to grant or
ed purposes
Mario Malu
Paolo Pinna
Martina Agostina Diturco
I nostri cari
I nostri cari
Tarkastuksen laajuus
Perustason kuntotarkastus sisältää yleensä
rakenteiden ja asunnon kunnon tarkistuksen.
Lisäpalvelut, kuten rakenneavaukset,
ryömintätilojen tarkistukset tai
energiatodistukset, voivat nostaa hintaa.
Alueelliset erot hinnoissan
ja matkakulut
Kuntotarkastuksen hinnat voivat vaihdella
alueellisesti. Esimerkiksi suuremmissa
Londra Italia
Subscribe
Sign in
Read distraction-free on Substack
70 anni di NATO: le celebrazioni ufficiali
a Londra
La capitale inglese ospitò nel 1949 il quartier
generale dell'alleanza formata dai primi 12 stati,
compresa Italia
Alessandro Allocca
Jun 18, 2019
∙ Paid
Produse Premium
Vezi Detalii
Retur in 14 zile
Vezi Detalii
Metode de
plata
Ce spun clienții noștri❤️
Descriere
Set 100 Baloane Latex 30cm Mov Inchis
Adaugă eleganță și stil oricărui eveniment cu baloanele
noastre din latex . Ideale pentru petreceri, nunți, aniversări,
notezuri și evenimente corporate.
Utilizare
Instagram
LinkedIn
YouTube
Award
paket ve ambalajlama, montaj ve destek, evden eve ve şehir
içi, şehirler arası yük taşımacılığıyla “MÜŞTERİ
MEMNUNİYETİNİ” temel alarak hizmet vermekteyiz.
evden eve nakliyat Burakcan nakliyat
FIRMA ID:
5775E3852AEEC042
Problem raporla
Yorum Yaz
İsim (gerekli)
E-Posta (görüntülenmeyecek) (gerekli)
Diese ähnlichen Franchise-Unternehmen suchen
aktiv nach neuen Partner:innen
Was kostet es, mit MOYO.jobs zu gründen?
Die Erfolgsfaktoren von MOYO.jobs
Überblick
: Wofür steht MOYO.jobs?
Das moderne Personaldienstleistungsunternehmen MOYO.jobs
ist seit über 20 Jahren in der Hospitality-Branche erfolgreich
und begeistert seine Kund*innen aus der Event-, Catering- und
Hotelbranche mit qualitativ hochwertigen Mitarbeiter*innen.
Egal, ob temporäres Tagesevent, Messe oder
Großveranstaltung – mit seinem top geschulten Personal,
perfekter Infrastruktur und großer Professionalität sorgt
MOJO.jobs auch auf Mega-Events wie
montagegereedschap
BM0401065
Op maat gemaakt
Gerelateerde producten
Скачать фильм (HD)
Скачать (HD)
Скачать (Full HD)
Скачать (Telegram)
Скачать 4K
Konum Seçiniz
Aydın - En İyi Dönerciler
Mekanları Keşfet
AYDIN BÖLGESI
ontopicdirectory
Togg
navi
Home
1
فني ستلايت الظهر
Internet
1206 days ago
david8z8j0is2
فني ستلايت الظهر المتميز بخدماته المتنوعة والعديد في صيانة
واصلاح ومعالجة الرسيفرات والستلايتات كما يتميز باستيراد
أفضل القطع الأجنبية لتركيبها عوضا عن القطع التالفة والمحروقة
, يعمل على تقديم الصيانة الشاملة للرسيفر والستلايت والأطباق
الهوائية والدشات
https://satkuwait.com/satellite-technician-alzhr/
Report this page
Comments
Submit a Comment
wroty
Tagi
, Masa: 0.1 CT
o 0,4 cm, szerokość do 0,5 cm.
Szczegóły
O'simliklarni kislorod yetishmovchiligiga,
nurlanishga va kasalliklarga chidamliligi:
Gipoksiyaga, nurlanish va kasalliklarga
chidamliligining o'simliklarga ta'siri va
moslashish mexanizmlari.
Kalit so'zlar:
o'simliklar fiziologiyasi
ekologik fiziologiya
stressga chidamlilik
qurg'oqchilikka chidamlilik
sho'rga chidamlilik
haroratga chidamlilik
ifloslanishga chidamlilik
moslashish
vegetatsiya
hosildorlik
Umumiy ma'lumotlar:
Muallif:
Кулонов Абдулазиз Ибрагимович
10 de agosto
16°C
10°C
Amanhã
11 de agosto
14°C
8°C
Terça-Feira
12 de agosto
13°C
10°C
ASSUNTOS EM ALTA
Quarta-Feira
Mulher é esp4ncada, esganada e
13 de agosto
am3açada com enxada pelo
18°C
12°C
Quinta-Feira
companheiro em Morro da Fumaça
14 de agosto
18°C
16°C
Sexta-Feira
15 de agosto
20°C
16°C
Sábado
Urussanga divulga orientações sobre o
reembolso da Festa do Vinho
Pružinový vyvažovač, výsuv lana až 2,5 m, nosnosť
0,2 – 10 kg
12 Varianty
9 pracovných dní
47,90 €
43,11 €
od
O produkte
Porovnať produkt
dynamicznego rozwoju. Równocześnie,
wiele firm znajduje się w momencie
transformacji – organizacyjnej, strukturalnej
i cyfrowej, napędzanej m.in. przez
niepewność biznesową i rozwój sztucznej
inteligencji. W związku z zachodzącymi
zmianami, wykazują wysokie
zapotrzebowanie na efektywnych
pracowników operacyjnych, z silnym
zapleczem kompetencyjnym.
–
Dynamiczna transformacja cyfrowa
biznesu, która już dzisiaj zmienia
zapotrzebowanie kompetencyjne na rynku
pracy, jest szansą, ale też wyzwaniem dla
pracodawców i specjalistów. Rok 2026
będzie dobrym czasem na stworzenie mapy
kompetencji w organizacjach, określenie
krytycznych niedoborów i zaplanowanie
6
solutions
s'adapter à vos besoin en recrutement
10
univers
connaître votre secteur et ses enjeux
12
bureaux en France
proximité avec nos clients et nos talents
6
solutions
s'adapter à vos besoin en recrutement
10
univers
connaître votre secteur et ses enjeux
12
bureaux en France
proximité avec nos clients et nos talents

WHAT IS EXPECTED:
Return each line above precisely as written.

RESPONSE AREA:
to grant or
ed purposes
Mario Malu
Paolo Pinna
Martina Agostina Diturco
I nostri cari
I nostri cari
Tarkastuksen laajuus
Perustason kuntotarkastus sisältää yleensä
rakenteiden ja asunnon kunnon tarkistuksen.
Lisäpalvelut, kuten rakenneavaukset,
ryömintätilojen tarkistukset tai
energiatodistukset, voivat nostaa hintaa.
Alueelliset erot hinnoissan
ja matkakulut
Kuntotarkastuksen hinnat voivat vaihdella
alueellisesti. Esimerkiksi suuremmissa
Londra Italia
Subscribe
Sign in
Read distraction-free on Substack
70 anni di NATO: le celebrazioni ufficiali
a Londra
La capitale inglese ospitò nel 1949 il quartier
generale dell'alleanza formata dai primi 12 stati,
compresa Italia
Alessandro Allocca
Jun 18, 2019
∙ Paid
Produse Premium
Vezi Detalii
Retur in 14 zile
Vezi Detalii
Metode de
plata
Ce spun clienții noștri❤️
Descriere
Set 100 Baloane Latex 30cm Mov Inchis
Adaugă eleganță și stil oricărui eveniment cu baloanele
noastre din latex . Ideale pentru petreceri, nunți, aniversări,
notezuri și evenimente corporate.
Utilizare
Instagram
LinkedIn
YouTube
Award
paket ve ambalajlama, montaj ve destek, evden eve ve şehir
içi, şehirler arası yük taşımacılığıyla “MÜŞTERİ
MEMNUNİYETİNİ” temel alarak hizmet vermekteyiz.
evden eve nakliyat Burakcan nakliyat
FIRMA ID:
5775E3852AEEC042
Problem raporla
Yorum Yaz
İsim (gerekli)
E-Posta (görüntülenmeyecek) (gerekli)
Diese ähnlichen Franchise-Unternehmen suchen
aktiv nach neuen Partner:innen
Was kostet es, mit MOYO.jobs zu gründen?
Die Erfolgsfaktoren von MOYO.jobs
Überblick
: Wofür steht MOYO.jobs?
Das moderne Personaldienstleistungsunternehmen MOYO.jobs
ist seit über 20 Jahren in der Hospitality-Branche erfolgreich
und begeistert seine Kund*innen aus der Event-, Catering- und
Hotelbranche mit qualitativ hochwertigen Mitarbeiter*innen.
Egal, ob temporäres Tagesevent, Messe oder
Großveranstaltung – mit seinem top geschulten Personal,
perfekter Infrastruktur und großer Professionalität sorgt
MOJO.jobs auch auf Mega-Events wie
montagegereedschap
BM0401065
Op maat gemaakt
Gerelateerde producten
Скачать фильм (HD)
Скачать (HD)
Скачать (Full HD)
Скачать (Telegram)
Скачать 4K
Konum Seçiniz
Aydın - En İyi Dönerciler
Mekanları Keşfet
AYDIN BÖLGESI
ontopicdirectory
Togg
navi
Home
1
فني ستلايت الظهر
Internet
1206 days ago
david8z8j0is2
فني ستلايت الظهر المتميز بخدماته المتنوعة والعديد في صيانة
واصلاح ومعالجة الرسيفرات والستلايتات كما يتميز باستيراد
أفضل القطع الأجنبية لتركيبها عوضا عن القطع التالفة والمحروقة
, يعمل على تقديم الصيانة الشاملة للرسيفر والستلايت والأطباق
الهوائية والدشات
https://satkuwait.com/satellite-technician-alzhr/
Report this page
Comments
Submit a Comment
wroty
Tagi
, Masa: 0.1 CT
o 0,4 cm, szerokość do 0,5 cm.
Szczegóły
O'simliklarni kislorod yetishmovchiligiga,
nurlanishga va kasalliklarga chidamliligi:
Gipoksiyaga, nurlanish va kasalliklarga
chidamliligining o'simliklarga ta'siri va
moslashish mexanizmlari.
Kalit so'zlar:
o'simliklar fiziologiyasi
ekologik fiziologiya
stressga chidamlilik
qurg'oqchilikka chidamlilik
sho'rga chidamlilik
haroratga chidamlilik
ifloslanishga chidamlilik
moslashish
vegetatsiya
hosildorlik
Umumiy ma'lumotlar:
Muallif:
Кулонов Абдулазиз Ибрагимович
10 de agosto
16°C
10°C
Amanhã
11 de agosto
14°C
8°C
Terça-Feira
12 de agosto
13°C
10°C
ASSUNTOS EM ALTA
Quarta-Feira
Mulher é esp4ncada, esganada e
13 de agosto
am3açada com enxada pelo
18°C
12°C
Quinta-Feira
companheiro em Morro da Fumaça
14 de agosto
18°C
16°C
Sexta-Feira
15 de agosto
20°C
16°C
Sábado
Urussanga divulga orientações sobre o
reembolso da Festa do Vinho
Pružinový vyvažovač, výsuv lana až 2,5 m, nosnosť
0,2 – 10 kg
12 Varianty
9 pracovných dní
47,90 €
43,11 €
od
O produkte
Porovnať produkt
dynamicznego rozwoju. Równocześnie,
wiele firm znajduje się w momencie
transformacji – organizacyjnej, strukturalnej
i cyfrowej, napędzanej m.in. przez
niepewność biznesową i rozwój sztucznej
inteligencji. W związku z zachodzącymi
zmianami, wykazują wysokie
zapotrzebowanie na efektywnych
pracowników operacyjnych, z silnym
zapleczem kompetencyjnym.
–
Dynamiczna transformacja cyfrowa
biznesu, która już dzisiaj zmienia
zapotrzebowanie kompetencyjne na rynku
pracy, jest szansą, ale też wyzwaniem dla
pracodawców i specjalistów. Rok 2026
będzie dobrym czasem na stworzenie mapy
kompetencji w organizacjach, określenie
krytycznych niedoborów i zaplanowanie
6
solutions
s'adapter à vos besoin en recrutement
10
univers
connaître votre secteur et ses enjeux
12
bureaux en France
proximité avec nos clients et nos talents
6
solutions
s'adapter à vos besoin en recrutement
10
univers
connaître votre secteur et ses enjeux
12
bureaux en France
proximité avec nos clients et nos talents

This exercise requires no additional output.